- _What the exercise asks_
What lines in the following entries hold the word "Control"? Copy each one.

- _Raw data_
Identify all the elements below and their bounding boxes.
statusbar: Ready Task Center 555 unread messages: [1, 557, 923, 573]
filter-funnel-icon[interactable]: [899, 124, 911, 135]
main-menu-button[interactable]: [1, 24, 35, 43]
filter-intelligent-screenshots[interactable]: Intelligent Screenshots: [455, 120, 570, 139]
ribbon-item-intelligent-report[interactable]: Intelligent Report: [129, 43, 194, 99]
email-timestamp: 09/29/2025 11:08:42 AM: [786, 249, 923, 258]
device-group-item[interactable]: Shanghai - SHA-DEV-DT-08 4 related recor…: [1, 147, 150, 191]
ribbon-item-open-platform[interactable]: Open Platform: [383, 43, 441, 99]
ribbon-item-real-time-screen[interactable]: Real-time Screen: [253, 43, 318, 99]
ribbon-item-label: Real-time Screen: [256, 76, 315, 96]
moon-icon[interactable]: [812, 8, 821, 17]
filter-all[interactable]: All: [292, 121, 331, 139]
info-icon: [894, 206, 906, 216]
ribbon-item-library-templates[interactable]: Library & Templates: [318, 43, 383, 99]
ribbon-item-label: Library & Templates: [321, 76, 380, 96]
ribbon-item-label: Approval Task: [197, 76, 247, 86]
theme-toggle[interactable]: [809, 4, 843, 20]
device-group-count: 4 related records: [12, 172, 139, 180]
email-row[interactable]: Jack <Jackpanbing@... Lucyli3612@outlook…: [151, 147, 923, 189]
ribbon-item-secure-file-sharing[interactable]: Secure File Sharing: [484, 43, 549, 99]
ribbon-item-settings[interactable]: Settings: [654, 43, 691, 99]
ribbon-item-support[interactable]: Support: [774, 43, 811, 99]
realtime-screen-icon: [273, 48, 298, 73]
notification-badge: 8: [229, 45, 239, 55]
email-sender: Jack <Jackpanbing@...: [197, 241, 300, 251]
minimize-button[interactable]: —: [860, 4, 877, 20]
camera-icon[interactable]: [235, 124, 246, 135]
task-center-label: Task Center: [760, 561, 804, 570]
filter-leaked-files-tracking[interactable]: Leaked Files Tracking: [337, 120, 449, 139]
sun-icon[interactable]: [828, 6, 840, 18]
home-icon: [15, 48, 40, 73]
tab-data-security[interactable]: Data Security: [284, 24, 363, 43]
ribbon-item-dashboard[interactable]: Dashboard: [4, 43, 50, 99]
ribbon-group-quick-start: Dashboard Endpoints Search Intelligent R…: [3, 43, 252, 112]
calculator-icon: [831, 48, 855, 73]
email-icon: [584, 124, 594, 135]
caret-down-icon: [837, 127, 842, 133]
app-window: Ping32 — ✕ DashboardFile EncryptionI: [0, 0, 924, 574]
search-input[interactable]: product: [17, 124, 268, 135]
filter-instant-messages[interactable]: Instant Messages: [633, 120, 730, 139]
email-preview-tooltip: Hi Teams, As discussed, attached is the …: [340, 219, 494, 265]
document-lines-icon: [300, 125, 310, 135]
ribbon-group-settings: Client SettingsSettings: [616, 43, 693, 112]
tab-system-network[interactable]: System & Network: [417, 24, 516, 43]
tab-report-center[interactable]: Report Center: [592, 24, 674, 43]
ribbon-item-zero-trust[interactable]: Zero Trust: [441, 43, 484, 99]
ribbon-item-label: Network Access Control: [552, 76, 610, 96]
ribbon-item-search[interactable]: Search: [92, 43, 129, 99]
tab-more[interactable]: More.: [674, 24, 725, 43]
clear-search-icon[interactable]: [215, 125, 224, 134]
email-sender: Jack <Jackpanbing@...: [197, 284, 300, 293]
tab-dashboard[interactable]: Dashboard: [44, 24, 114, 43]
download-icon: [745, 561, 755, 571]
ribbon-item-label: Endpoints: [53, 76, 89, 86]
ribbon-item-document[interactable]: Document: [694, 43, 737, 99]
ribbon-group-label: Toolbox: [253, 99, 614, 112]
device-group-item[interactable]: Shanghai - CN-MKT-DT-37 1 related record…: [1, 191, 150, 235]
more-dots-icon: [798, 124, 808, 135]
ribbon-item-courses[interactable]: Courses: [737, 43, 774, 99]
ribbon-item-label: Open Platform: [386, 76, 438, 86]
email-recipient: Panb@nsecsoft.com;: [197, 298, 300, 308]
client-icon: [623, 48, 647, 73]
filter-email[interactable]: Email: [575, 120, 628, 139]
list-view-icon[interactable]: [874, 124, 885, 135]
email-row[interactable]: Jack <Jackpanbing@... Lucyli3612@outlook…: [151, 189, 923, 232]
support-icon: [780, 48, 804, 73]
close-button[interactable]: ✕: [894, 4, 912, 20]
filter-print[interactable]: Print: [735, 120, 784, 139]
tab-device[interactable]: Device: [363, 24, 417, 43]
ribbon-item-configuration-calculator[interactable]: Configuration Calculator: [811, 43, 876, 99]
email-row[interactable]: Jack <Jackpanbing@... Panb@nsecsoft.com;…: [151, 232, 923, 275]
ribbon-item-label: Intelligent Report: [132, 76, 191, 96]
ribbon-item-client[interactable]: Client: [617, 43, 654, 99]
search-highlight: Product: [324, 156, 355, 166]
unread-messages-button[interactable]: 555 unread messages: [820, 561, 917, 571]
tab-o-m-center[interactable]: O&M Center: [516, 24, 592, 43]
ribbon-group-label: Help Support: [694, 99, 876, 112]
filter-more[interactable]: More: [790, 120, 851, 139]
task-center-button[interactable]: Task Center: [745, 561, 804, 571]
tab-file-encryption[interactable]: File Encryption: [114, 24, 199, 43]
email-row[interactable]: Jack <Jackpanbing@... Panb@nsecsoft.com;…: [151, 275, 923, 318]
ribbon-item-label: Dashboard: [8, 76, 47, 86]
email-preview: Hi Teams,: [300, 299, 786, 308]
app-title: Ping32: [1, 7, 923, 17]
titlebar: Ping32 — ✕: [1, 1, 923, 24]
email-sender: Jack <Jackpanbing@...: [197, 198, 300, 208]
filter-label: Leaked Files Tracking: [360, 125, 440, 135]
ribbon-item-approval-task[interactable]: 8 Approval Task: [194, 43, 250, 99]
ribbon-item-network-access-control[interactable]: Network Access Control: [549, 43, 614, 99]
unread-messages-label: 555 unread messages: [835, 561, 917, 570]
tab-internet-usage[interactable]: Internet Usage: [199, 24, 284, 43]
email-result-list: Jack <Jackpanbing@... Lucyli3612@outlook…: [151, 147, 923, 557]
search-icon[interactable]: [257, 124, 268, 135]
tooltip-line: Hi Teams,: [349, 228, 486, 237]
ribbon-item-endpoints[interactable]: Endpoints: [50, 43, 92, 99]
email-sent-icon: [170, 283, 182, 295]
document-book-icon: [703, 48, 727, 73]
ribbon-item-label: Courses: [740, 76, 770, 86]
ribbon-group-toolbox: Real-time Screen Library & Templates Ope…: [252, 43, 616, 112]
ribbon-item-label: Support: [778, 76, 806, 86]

- _Written solution_
ribbon-item-label: Network Access Control: [552, 76, 610, 96]
ribbon-item-network-access-control[interactable]: Network Access Control: [549, 43, 614, 99]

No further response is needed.